With Capone, director Josh Trank tries to reclaim some of that goodwill he acquired with the 2012 surprise hit Chronicle. The debut feature put him on the map and we all thought that he would finally be the one to give us a Fantastic Four movie worth remembering.

As we now know, that was not the case. But there were many claims that it was the 20th Century Fox’s interference that was responsible for Fantastic Four’s catastrophic result and surely Trank hoped that Capone would be his way to prove that he is the real deal and that Chronicle was not a one-off fluke. Considering that he got Tom Hardy to star as Al Capone, the road to comeback seemed to be a real possibility.

Which makes it sad to report that Capone is another disappointing effort from Trank that features the worst performance of Hardy’s career – and this is considering that we have seen Venom.

Written and edited by Trank, Capone is a big bag of nothing. This isn’t your standard biopic about the notorious life of crime and the tragic fall. Instead, it focuses on the last bit of pitiful existence in Capone’s life at the age of 47-years-old. He’s released from prison in his Florida estate where he suffers from dementia and other disturbing results of syphilis.

Trank and Hardy put it all on display. You see this hobbled beaten-down version of Capone shit himself, drool and just live out his remaining days in a painful and disturbing fashion.

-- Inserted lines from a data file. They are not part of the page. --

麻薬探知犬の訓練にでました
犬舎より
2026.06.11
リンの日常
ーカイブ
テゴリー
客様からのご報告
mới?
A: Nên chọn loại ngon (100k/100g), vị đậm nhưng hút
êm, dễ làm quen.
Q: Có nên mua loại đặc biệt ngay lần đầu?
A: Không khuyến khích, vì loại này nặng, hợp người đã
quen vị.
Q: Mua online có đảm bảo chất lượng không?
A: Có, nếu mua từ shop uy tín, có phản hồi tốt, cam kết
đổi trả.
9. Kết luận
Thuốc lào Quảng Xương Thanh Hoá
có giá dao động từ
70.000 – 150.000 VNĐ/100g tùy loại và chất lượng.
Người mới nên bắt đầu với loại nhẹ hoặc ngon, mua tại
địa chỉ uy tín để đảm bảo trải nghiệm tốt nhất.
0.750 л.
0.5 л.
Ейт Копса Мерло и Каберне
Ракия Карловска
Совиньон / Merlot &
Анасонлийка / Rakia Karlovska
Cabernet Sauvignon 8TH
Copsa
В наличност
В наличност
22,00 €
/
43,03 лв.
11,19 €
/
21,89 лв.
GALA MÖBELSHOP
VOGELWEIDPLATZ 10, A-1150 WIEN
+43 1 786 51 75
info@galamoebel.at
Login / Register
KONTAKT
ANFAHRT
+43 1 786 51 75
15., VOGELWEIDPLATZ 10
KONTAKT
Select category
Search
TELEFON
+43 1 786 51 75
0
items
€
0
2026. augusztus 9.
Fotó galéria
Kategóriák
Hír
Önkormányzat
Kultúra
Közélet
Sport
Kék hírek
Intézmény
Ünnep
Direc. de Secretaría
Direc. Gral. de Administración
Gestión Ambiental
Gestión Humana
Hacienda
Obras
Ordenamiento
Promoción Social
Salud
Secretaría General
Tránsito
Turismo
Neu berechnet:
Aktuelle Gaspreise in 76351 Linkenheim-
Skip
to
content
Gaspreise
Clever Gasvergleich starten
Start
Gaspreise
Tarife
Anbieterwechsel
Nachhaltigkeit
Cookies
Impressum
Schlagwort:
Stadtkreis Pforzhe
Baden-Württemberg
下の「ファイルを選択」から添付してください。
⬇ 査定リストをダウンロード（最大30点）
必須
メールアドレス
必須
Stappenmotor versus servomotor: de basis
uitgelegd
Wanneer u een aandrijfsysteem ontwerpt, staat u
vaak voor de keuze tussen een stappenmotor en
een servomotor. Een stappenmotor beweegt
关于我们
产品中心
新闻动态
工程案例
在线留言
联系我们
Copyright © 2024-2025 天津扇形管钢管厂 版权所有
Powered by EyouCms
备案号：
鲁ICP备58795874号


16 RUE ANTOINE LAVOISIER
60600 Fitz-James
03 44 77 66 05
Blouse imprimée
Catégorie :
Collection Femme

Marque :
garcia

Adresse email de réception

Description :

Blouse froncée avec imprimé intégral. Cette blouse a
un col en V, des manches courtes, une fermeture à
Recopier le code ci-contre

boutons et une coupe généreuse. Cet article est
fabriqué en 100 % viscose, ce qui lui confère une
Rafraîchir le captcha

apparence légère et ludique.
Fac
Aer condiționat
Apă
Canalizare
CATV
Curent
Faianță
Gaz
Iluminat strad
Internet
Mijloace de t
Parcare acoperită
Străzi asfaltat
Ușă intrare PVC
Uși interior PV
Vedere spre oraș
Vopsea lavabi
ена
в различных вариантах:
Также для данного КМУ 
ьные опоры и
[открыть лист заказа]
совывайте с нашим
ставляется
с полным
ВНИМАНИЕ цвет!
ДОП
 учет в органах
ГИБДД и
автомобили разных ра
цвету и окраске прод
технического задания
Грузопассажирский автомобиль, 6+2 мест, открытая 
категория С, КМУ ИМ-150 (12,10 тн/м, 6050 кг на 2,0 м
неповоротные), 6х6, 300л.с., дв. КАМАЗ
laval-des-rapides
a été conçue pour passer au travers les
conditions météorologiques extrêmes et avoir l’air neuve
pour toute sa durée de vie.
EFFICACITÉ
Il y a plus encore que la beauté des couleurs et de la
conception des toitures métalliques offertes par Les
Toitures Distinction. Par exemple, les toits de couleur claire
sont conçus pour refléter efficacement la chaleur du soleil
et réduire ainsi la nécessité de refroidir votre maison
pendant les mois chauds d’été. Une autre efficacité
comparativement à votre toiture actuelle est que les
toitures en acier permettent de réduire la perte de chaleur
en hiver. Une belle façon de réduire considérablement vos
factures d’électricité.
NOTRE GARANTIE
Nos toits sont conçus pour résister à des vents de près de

There isn’t so much a plot here as we just get to watch this man suffer as his mind slowly deteriorates around him.

You can see what they are going for with the use of dream sequences (more like nightmares) but they rely on this technique too much to the point where they are leaning on it for the lack of a more compelling story. He suffers, his family suffers and the FBI is trying to figure out if he really has $10 million hidden somewhere. That’s it, that’s the meat of the story.

Capone moves along at a languid pace that intends to make the audience embody what this all must feel like from his perspective. The issue is, Capone is hardly a sympathetic character and you don’t feel any emotional connection with him as a result. This, along with a cartoonish performance from Hardy and a dry conflict-free script, adds up to a viewing experience that is anything but compelling.

Sadly, a rather solid ensemble cast is wasted here. Linda Cardellini isn’t given any meat to chew on as his suffering wife, Mae. There’s supporting work from the likes of Matt Dillon, Noel Fisher, Jack Lowden, and Kyle MacLachlan and they all do fine work but none are given anything memorable to stand out. The star of the film may be the score from rapper El-P (of Run The Jewels) who gives it all a sinister flourish that may be the only aspect of it worth revisiting (strictly in a separate audio form).

I felt absolutely nothing watching Capone, a numb viewing experience that left me frustrated for everyone involved. A wild and colorful personality like Al Capone deserved a much more compelling story that gripped us, rather than sticking one foot directly into the grave.